◆ EXTRACTED ENTRIES:
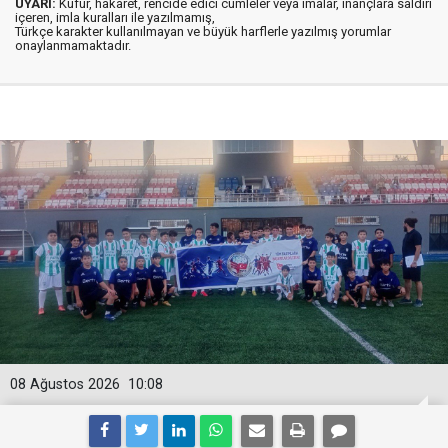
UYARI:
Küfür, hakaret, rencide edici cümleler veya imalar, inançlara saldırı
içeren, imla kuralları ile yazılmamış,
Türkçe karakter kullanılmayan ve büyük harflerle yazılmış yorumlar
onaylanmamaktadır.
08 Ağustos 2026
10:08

◆ WORK INSTRUCTIONS: All of the data above needs to be retyped exactly, with the pictures removed.

◆ RESPONSE FOR THIS EXERCISE:
UYARI:
Küfür, hakaret, rencide edici cümleler veya imalar, inançlara saldırı
içeren, imla kuralları ile yazılmamış,
Türkçe karakter kullanılmayan ve büyük harflerle yazılmış yorumlar
onaylanmamaktadır.
08 Ağustos 2026
10:08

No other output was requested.